◆ **Work item**
Print the records below exactly, starting at the first line and stopping after the line that contains "Referenzen auf null". Leave out any pictures.

++++

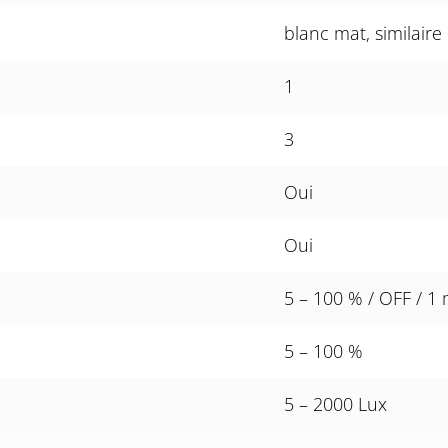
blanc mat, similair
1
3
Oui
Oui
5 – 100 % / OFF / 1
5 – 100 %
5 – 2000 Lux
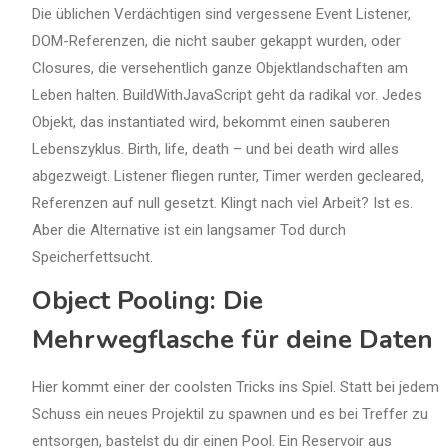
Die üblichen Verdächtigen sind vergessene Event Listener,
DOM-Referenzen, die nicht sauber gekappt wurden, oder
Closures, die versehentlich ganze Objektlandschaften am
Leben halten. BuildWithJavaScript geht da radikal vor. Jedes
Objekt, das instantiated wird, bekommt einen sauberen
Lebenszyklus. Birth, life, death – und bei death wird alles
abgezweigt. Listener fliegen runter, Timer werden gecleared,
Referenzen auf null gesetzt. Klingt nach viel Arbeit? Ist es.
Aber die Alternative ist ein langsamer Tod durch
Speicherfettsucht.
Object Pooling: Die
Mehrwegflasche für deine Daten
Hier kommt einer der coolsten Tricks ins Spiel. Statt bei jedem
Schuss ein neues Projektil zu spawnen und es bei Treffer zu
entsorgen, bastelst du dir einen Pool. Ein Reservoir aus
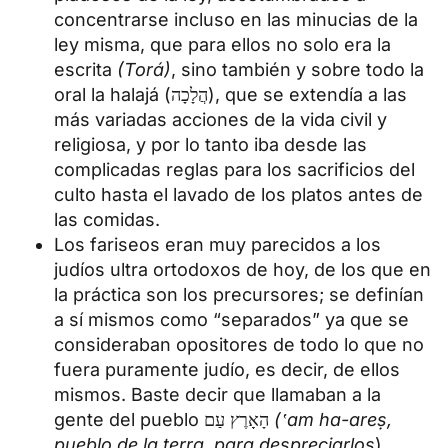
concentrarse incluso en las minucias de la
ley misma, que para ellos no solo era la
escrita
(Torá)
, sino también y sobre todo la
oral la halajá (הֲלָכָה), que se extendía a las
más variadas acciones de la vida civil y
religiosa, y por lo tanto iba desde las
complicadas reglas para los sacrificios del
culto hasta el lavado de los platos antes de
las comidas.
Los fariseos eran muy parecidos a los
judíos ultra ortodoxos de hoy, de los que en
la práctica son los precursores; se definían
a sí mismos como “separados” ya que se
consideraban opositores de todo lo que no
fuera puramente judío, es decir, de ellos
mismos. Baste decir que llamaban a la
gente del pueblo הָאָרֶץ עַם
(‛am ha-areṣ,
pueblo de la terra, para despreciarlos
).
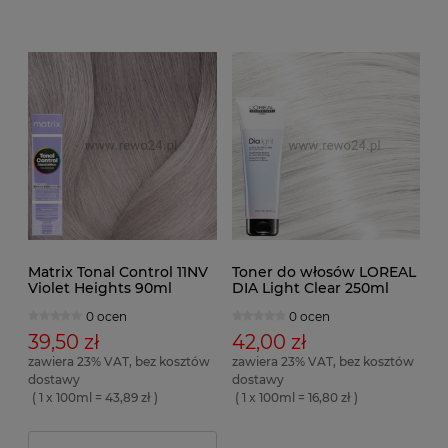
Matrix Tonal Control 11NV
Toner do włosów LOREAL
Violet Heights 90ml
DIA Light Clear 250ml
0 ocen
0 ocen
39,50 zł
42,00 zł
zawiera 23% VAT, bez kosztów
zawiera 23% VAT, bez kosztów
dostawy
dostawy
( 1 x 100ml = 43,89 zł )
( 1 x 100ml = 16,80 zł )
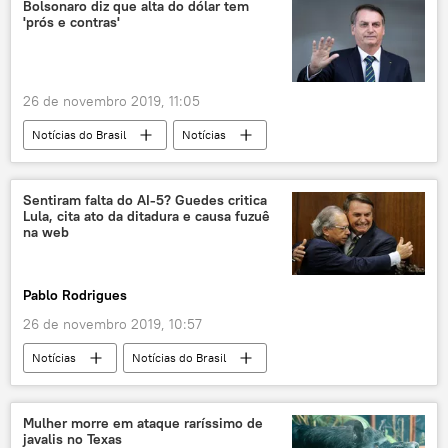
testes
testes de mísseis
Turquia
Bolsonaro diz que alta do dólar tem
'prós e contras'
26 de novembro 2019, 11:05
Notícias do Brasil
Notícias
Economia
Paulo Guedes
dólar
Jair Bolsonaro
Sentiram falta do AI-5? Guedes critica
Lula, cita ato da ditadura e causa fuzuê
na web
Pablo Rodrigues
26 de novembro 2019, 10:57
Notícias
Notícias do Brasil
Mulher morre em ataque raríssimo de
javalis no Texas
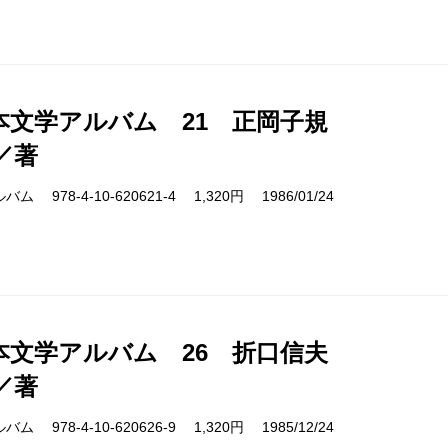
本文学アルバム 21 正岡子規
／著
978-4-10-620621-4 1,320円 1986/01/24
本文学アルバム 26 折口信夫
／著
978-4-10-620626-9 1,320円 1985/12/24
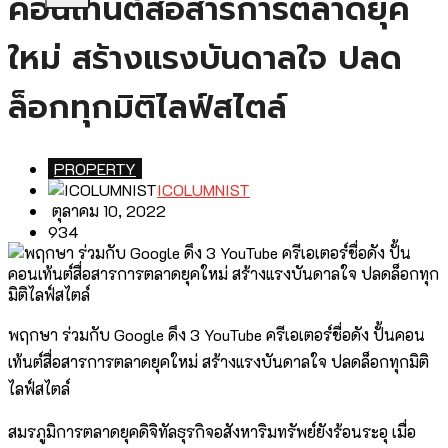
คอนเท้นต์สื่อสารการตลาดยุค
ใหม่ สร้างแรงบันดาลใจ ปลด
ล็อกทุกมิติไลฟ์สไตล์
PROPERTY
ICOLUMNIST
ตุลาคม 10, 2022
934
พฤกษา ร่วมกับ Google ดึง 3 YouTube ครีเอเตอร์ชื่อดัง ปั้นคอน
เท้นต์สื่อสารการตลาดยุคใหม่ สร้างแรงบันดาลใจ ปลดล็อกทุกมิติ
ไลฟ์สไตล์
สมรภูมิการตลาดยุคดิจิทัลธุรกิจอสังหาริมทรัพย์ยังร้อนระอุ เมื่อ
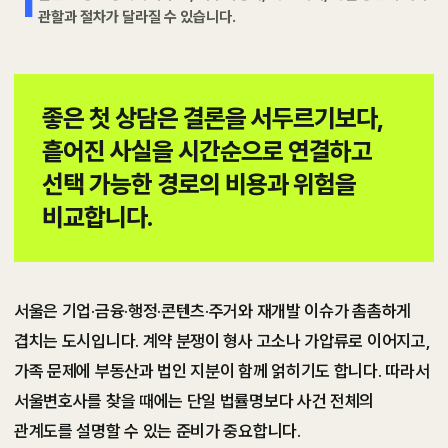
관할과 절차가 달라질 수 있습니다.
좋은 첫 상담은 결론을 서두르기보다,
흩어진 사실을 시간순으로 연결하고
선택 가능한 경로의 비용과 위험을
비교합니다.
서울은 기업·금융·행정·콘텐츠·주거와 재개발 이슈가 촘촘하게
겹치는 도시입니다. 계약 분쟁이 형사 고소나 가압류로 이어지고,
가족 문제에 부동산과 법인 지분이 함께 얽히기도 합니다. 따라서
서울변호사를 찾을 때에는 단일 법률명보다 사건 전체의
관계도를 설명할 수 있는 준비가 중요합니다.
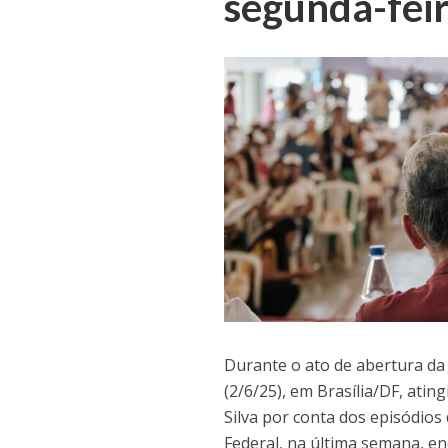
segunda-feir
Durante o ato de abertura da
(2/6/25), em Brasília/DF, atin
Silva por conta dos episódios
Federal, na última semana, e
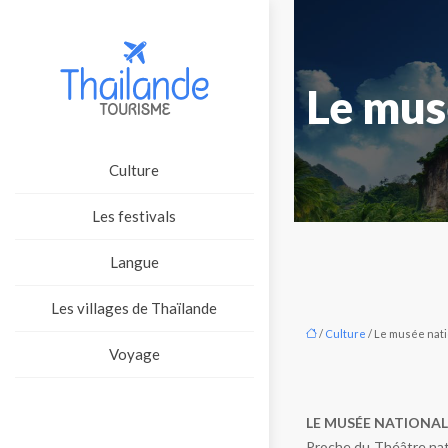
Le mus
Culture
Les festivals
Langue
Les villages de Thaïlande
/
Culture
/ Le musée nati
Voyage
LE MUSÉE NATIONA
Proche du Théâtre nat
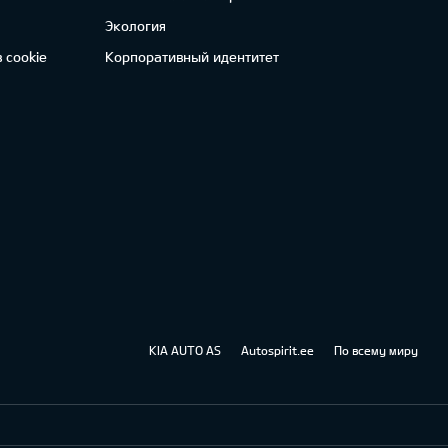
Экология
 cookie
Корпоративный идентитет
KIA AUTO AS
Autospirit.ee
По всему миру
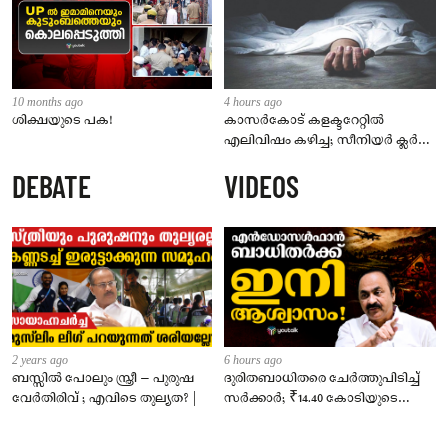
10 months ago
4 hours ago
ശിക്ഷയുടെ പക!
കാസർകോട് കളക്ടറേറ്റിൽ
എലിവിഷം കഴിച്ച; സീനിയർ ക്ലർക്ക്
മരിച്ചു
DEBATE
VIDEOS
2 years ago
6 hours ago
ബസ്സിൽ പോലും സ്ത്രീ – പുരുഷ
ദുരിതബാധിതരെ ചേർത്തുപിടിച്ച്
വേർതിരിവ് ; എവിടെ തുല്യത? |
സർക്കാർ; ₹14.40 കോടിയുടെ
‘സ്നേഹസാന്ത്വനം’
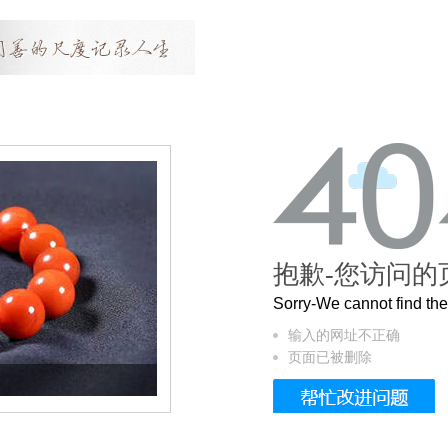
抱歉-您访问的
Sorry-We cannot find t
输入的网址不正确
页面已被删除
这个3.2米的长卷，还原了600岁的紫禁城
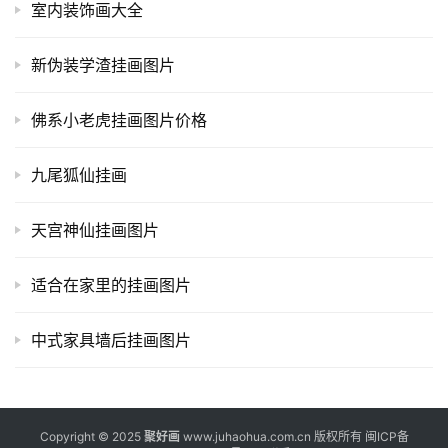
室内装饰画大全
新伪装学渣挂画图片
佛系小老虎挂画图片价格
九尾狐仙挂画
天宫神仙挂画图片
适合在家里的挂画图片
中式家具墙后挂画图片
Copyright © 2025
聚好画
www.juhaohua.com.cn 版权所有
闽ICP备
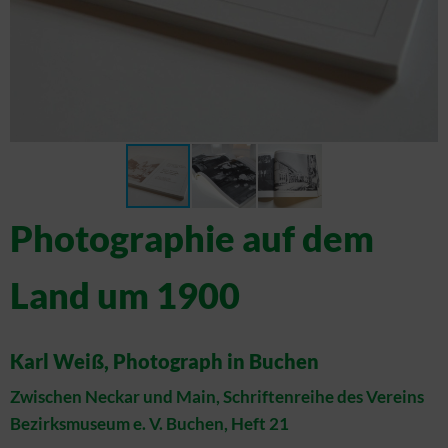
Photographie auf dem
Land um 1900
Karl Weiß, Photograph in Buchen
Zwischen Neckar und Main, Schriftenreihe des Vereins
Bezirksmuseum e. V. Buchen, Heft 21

++++

◆ **Answer**
blanc mat, similair
1
3
Oui
Oui
5 – 100 % / OFF / 1
5 – 100 %
5 – 2000 Lux
Die üblichen Verdächtigen sind vergessene Event Listener,
DOM-Referenzen, die nicht sauber gekappt wurden, oder
Closures, die versehentlich ganze Objektlandschaften am
Leben halten. BuildWithJavaScript geht da radikal vor. Jedes
Objekt, das instantiated wird, bekommt einen sauberen
Lebenszyklus. Birth, life, death – und bei death wird alles
abgezweigt. Listener fliegen runter, Timer werden gecleared,
Referenzen auf null gesetzt. Klingt nach viel Arbeit? Ist es.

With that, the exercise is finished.